A nonpartisan policy research group in Pennsylvania asserts that the state could have collected almost twice the revenue it has received in impact fees on Marcellus Shale natural gas drilling if it had implemented a severance tax instead.

The Pennsylvania Budget and Policy Center (PBPC) said that based upon its calculations, a severance tax modeled on a similar levy in neighboring West Virginia would have raised $387 million between July 2009 and December 2011. The group said production data from the state Department of Environmental Protection (DEP) showed more than $6 billion worth of natural gas was extracted from Pennsylvania’s portion of the Marcellus Shale during that period.

“There are real questions about whether Pennsylvania’s fee is enough to pay for the impacts of drilling on local communities,” PBPC Director Sharon Ward said Tuesday. “Local communities have short- and long-term issues to address and should not be shortchanged.”

On Sept. 10, the Pennsylvania Public Utility Commission (PUC) said natural gas producers were billed $206 million for wells spud in 2011 and earlier, under the terms of the drilling impact fee enshrined in Act 13, the state’s new omnibus Marcellus Shale law (see Shale Daily, Sept. 12). The amount was a surprise since lawmakers, during their deliberations over Act 13, estimated the impact fee would net about $180 million in 2012 (see Shale Daily, April 30).

But the PBPC said the state would have come out ahead with a severance tax, had lawmakers enacted one as envisioned in the Commonwealth of Pennsylvania’s fiscal 2009-2010 budget address (see Daily GPI, Feb. 9, 2009). The issue would go on to be debated for another three years.

However, when Republican Gov. Tom Corbett took office in January 2011 along with a Republican-dominated legislature, the debate moved away from a severance tax. Corbett and many of his fellow Republicans had won election on a platform of “no new taxes,” and he made clear that included no severance tax on natural gas. Corbett said he could support an impact fee to help local communities repair any damages from gas development (see Shale Daily,March 25, 2011).
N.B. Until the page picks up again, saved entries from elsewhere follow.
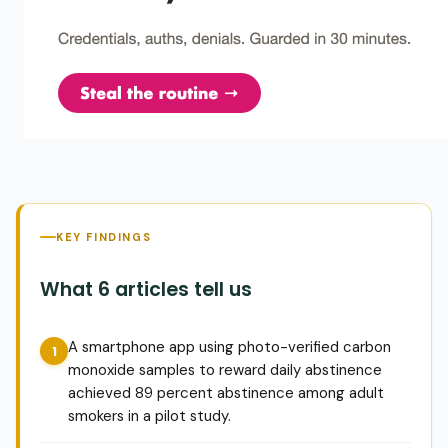
KEY FINDINGS
What 6 articles tell us
A smartphone app using photo-verified carbon
monoxide samples to reward daily abstinence
achieved 89 percent abstinence among adult
smokers in a pilot study.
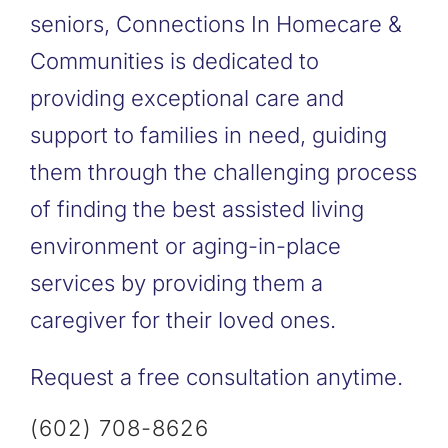
seniors, Connections In Homecare &
Communities is dedicated to
providing exceptional care and
support to families in need, guiding
them through the challenging process
of finding the best assisted living
environment or aging-in-place
services by providing them a
caregiver for their loved ones.
Request a free consultation anytime.
(602) 708-8626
“In most energy-producing states, drilling tax revenue supports education and health care, funds environmental conservation and protection, and ensures that gas producers are paying for the impacts of drilling,” the PBPC said. “Pennsylvania’s drilling impact fee…[is] one of the lowest drilling tax or fee rates on gas extraction in the nation.”

According to the Washington, DC-based Resources for the Future’s Center for Energy Economics and Policy, the national average for severance taxes is about 11 cents/Mcf (see Shale Daily, Aug. 9). West Virginia, a mid-range volume producer, charges 12.3 cents/Mcf, which equates to a 5% severance tax.

Using spud data reports provided by the DEP, the PUC determined that 4,034 horizontal and 419 verticals wells were subject to the impact fee. These wells were spud in 2011 or earlier, but for the PUC’s fee calculation purposes the first year for all of the wells will be considered as 2011.

Meanwhile, the PUC will set the rate for wells drilled this year on Jan. 31, 2013 using a tiered structure set according to the average price of natural gas on New York Mercantile Exchange for the last day of the preceding 12 months and adjusted for the Consumer Price Index. The payments for the 2012 fee are due April 1, 2013.

The fee lasts for the first 15 years of the life of a well and decreases annually.